If you had to, you could send an ajax request to the server to create a file it creates with the current prices, and add it to the appcache file.
Here is a link to another SO quesitob that has a list of APIs you could use to get your stock price.
Webservice to get stock quotes?

Javascript file modifying an html file that it is not called from? Jquery Selectors

Is its possible to have a javascript file that is aware of two different HTML files? And how would I do this?
I would like to be able to have two pages. index.html and pictures.html. I have an index.js that changes the display properties of index.html (it puts data based on people into tables and makes it look nice). I would like this current index.js file also to be able to edit the pictures.html file and change information there. index.html would link to pictures.html to display pictures of a person (based on the persons name I have them saved smith1.jpg, smith2.jpg, reagan2.jpg, ect). Is there anyway that this javascript file could get DOM elements based on their id or class of the second file (pictures.html) even though it "lives in" index.html? When i say lives in it is called at the top of the index.html page.
thanks
A script can access elements on another page if it was loaded in some way of connection.
For example, if you make a popup using var popup = window.open(), the return value will contain a reference to the opened popup and this allows access to elements within the popup. E.g. popup.document.getElementById('something'). Pages loaded within frames, iframes and such have similar ways of access.

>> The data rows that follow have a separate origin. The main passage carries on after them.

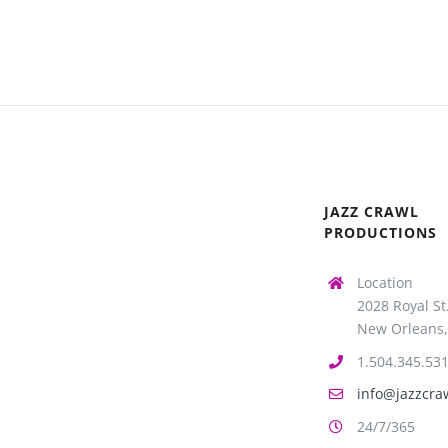
JAZZ CRAWL
PRODUCTIONS
Location
2028 Royal St
New Orleans,
1.504.345.53
info@jazzcra
24/7/365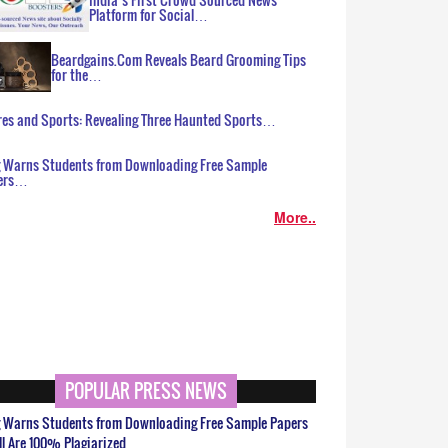
Platform for Social…
Beardgains.Com Reveals Beard Grooming Tips
for the…
es and Sports: Revealing Three Haunted Sports…
g Warns Students from Downloading Free Sample
ers…
More..
POPULAR PRESS NEWS
g Warns Students from Downloading Free Sample Papers
ll Are 100% Plagiarized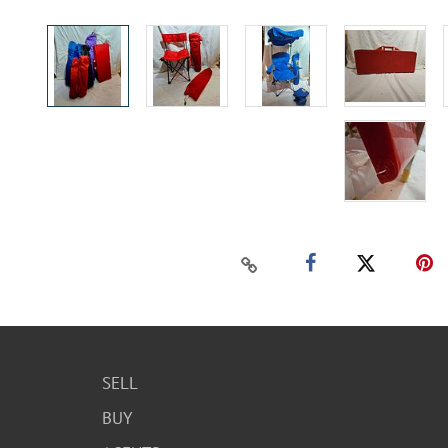
SELL
BUY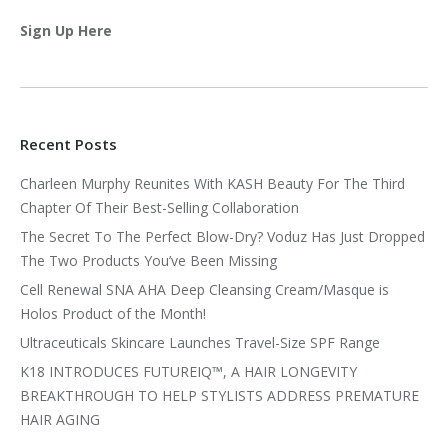
Sign Up Here
Recent Posts
Charleen Murphy Reunites With KASH Beauty For The Third
Chapter Of Their Best-Selling Collaboration
The Secret To The Perfect Blow-Dry? Voduz Has Just Dropped
The Two Products You’ve Been Missing
Cell Renewal SNA AHA Deep Cleansing Cream/Masque is
Holos Product of the Month!
Ultraceuticals Skincare Launches Travel-Size SPF Range
K18 INTRODUCES FUTUREIQ™, A HAIR LONGEVITY
BREAKTHROUGH TO HELP STYLISTS ADDRESS PREMATURE
HAIR AGING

So yes, if your page loads the second page its script can work there as well. I suggest avoiding this beyond opening and closing popups from a script though; a script should stay inside the box of its page and if it needs to do larger operations on another page, that usually means that you need to change your code architecture a bit.
You'll need to explore server-side programming to accomplish your goal.

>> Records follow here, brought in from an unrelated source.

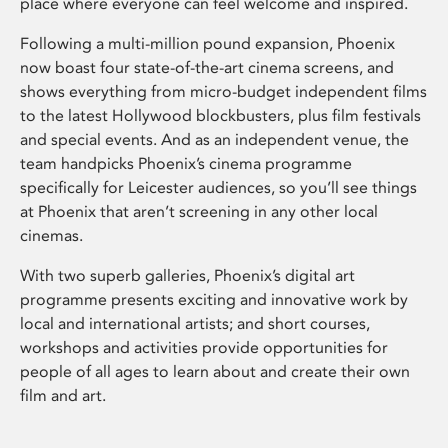
place where everyone can feel welcome and inspired.
Following a multi-million pound expansion, Phoenix
now boast four state-of-the-art cinema screens, and
shows everything from micro-budget independent films
to the latest Hollywood blockbusters, plus film festivals
and special events. And as an independent venue, the
team handpicks Phoenix’s cinema programme
specifically for Leicester audiences, so you’ll see things
at Phoenix that aren’t screening in any other local
cinemas.
With two superb galleries, Phoenix’s digital art
programme presents exciting and innovative work by
local and international artists; and short courses,
workshops and activities provide opportunities for
people of all ages to learn about and create their own
film and art.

http://en.wikipedia.org/wiki/Server-side_scripting
...Or you could write a client-side application in which "pages" are separate views of one actual page or are generated from backing data structures. If you want persistance of what is created/edited, you'll still need server-side programming.
You can use the html5 (group of technologies) postmessage api as well.. This allows you to send messages to another page, and in that page you define an event handler that knows how to handle the message.

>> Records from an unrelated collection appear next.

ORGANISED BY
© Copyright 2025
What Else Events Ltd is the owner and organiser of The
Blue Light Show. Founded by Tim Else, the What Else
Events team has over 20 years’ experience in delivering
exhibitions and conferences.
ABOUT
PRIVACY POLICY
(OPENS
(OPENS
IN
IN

This also works across domains.
Here is a blog with an example I just randomly found via google:
http://robertnyman.com/2010/03/18/postmessage-in-html5-to-send-messages-between-windows-and-iframes/
Not possible on the client side if editing the actual HTML file is your goal. If getting pictures to show up depending on stuff a user does on another page is all you care about then there are lots of options.
You can pass small sets of data like stuff the user entered into tables via cookies for accessing the right sets of image files in a pre-established scheme. This would actually persist until a user cleared out cookies.
You could wrap both pages in same-domain iframe elements with the parent element containing just the JS. This would allow you to persist data between pages and react to iframe load events but like everything in client-side JS, it's all gone when you reload the page.
Newer browsers have working file access objects that aren't total security nightmares. These are new and non-standard enough that it would take some doing to make it work for multiple browsers. This could be used to save files containing info that the user would probably have to be prompted to upload when they return to the site.
If the data's not sensitive you could get creative and use another service to stash collections of data. Use a twitter API to tweet data to some publicly visible page of a twitter account (check the Terms of Service if you're doing anything more than an isolated class project here). Then do an Ajax get request on whatever URL it's publicly visible at and parse the HTML for your twitter data.
Other stuff I'd look into: dataURIs, html5 local storage.
Note: None of these are approaches I would seriously consider for a professional site where the data was expected to be persistent or in any way secure regardless of where a user accesses it from.